Теперь она стала великолепной блондинкой, с огромными ресницами и восхитительным взглядом купидона; розовая, пышущая жизнью, во плоти она казалась еще красивее, чем на экране. Она носила платье из бледно-синего шелка и жемчуг. От нее пахло «Мицуко»[79]. Я был снова полностью опьянен, загипнотизирован ее изящной красотой, ее волшебным очарованием. Она слушала меня, почти не прерывая; она ела, пока я рассказывал свою историю, и иногда просила что-то дополнить или продолжить. Все случившееся ее испугало.
— Я просто подумала, тшто ты и твоя девтшонка решили, будто Америка не довольно хороша для вас, и вернулись обратно — туда, куда пожелали. Ах ты бедный маленький педик! Я могу дать тебе несколько долларов, если хотшешь.
Я сказал, что сейчас не нуждаюсь в деньгах, хотя попросил назвать надежного поставщика кокаина. Я чувствовал, что пора заправить горючим мозг. Миссис Корнелиус посоветовала мне связаться с известным актером, который в трудные времена добывал дополнительные средства, работая агентом у крупного дилера; между тем она поведала мне свою историю, объяснившую большую часть таинственных случаев. В тот день, когда мы расстались на аэродроме, она повстречала красивого молодого человека, который, подобно Хеверу, был партнером в кинокомпании.
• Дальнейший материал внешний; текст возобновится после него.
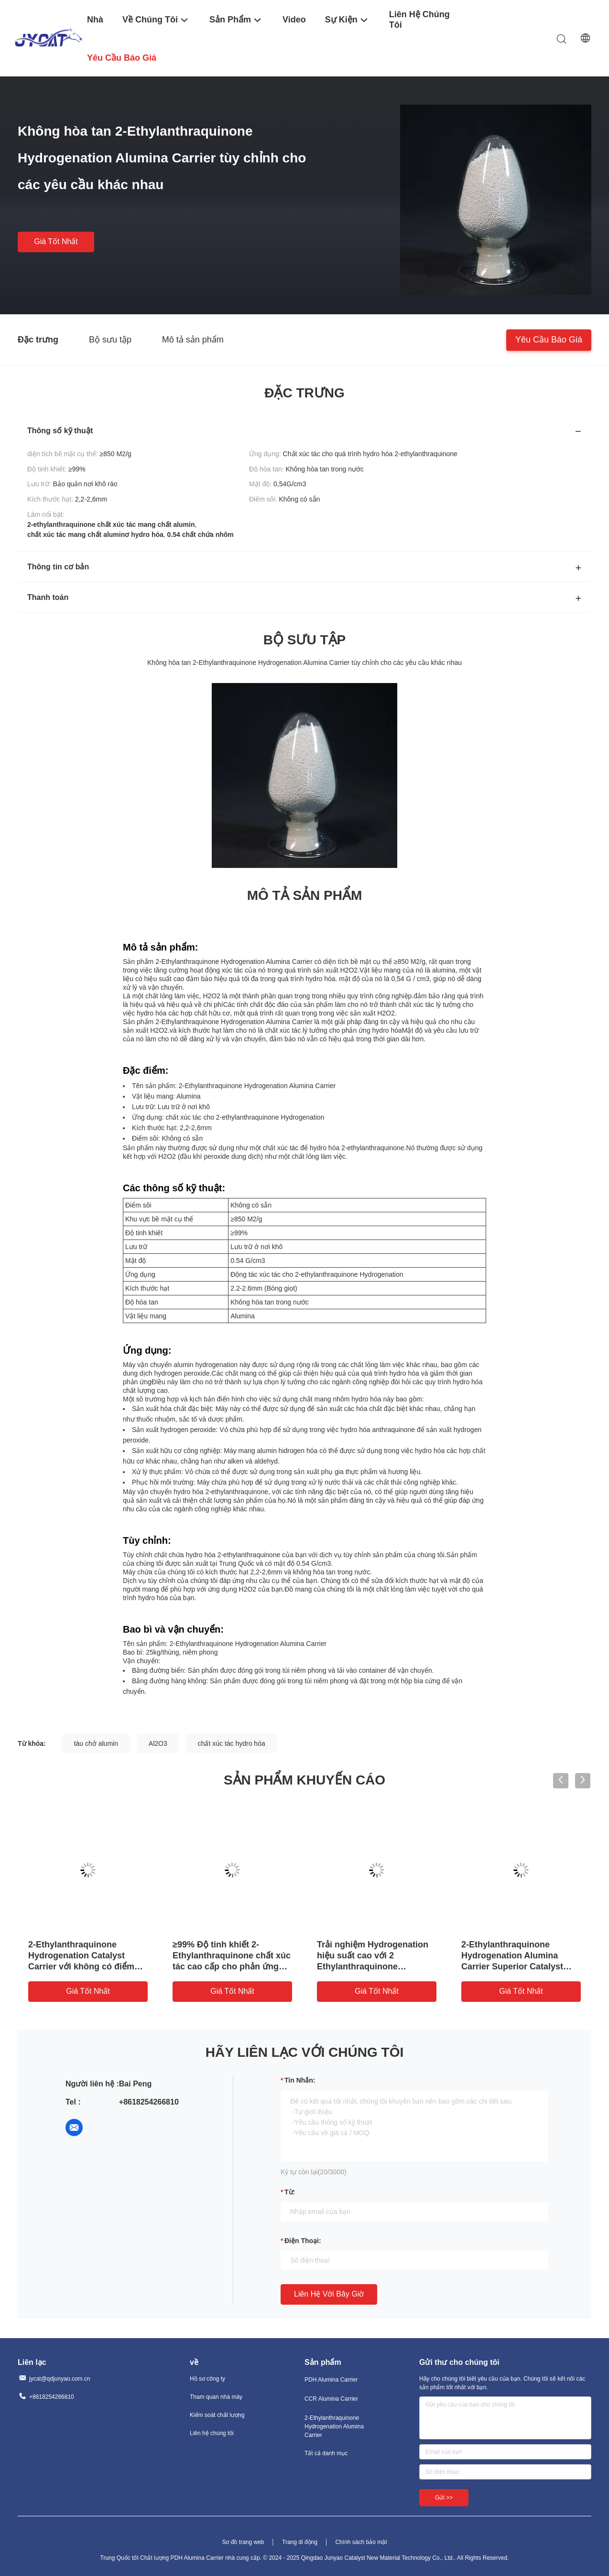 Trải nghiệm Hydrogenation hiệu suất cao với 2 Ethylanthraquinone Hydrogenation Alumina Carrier (372, 1966)
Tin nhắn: (299, 2080)
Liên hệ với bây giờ (329, 2294)
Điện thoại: (302, 2241)
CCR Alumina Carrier (331, 2398)
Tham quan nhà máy (216, 2397)
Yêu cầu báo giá (548, 339)
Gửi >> (444, 2497)
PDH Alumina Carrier (331, 2379)
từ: (289, 2192)
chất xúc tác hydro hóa (231, 1743)
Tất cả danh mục (326, 2453)
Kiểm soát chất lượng (217, 2415)
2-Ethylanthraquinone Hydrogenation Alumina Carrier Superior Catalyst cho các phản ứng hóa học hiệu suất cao (515, 1966)
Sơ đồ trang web (243, 2542)
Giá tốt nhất (56, 241)
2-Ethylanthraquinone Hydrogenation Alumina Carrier (334, 2426)
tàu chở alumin (96, 1743)
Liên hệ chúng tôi (212, 2433)
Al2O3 (158, 1743)
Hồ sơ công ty (207, 2378)
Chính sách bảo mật (361, 2542)
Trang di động (299, 2542) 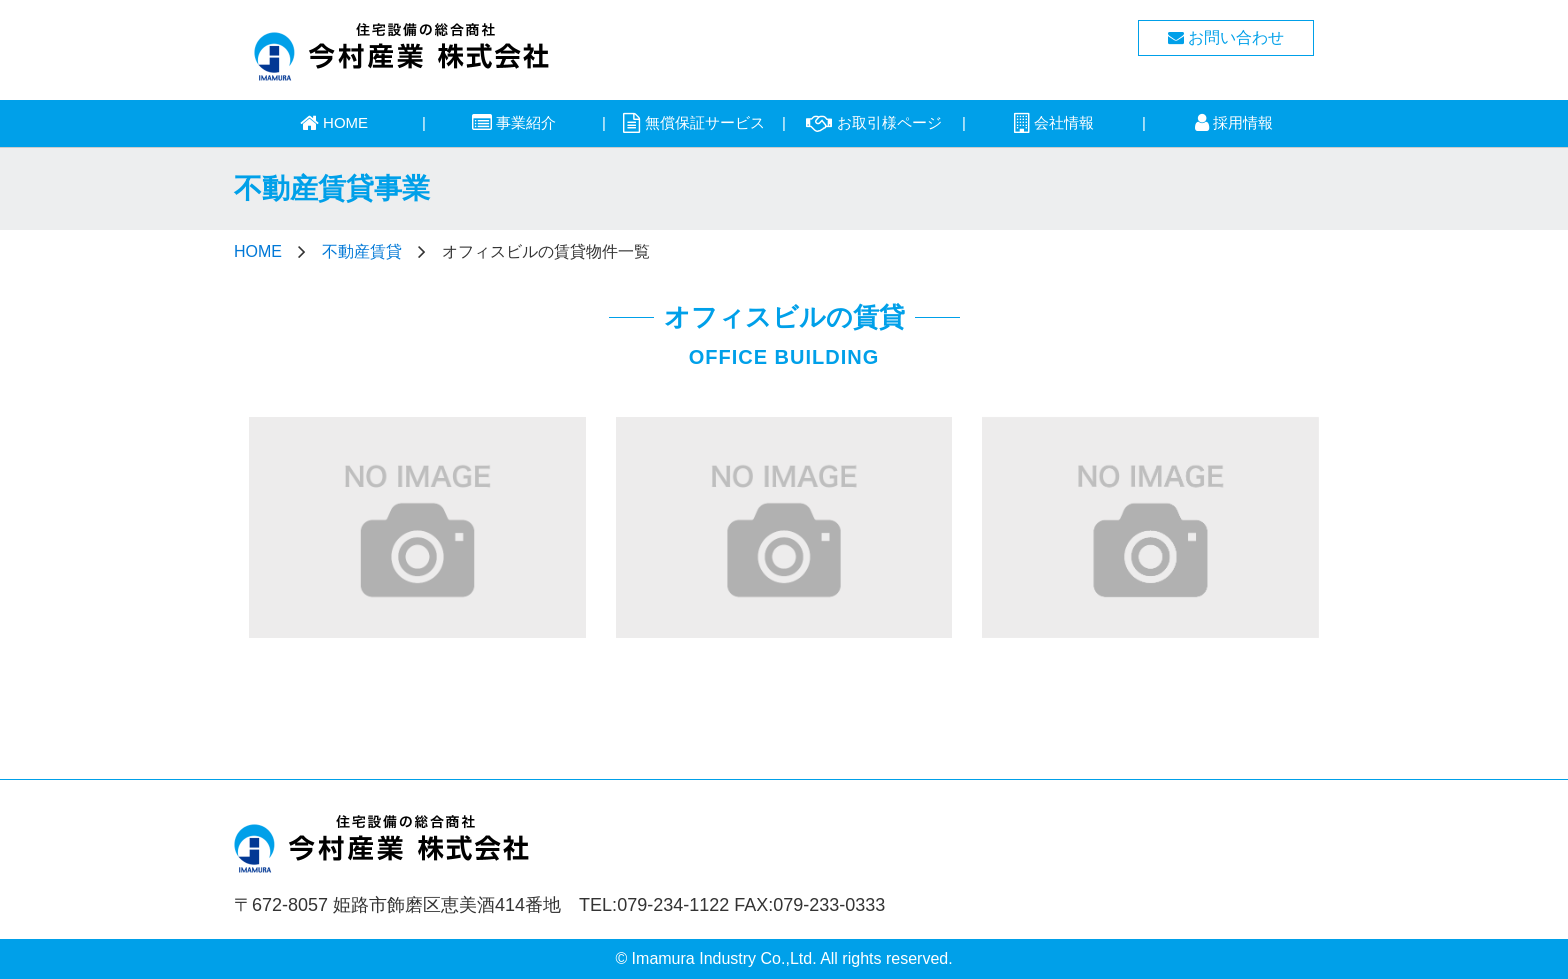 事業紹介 (514, 122)
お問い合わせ (1226, 37)
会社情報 (1054, 122)
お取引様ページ (873, 122)
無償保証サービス (693, 122)
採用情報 (1234, 122)
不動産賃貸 (362, 251)
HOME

— С той только разницей, Иван, что этот тип еще тшертовски хорошо выглядел, смазливый такой. Как старина Троцкий до того, как он натшал слишком серьезно к самому себе относиться, мать его. Я, кстати, слыхала, что он теперь во Франции. Эти парни все время ссорятся между собой. Тшорт, к концу делается всегда так скутшно!
Затем она улыбнулась, вспомнив об одном комическом происшествии из ужасных лет гражданской войны; в те времена она не раз помогала мне выпутаться из передряг. Она не знала, что произошло с Хевером и моим паровым автомобилем.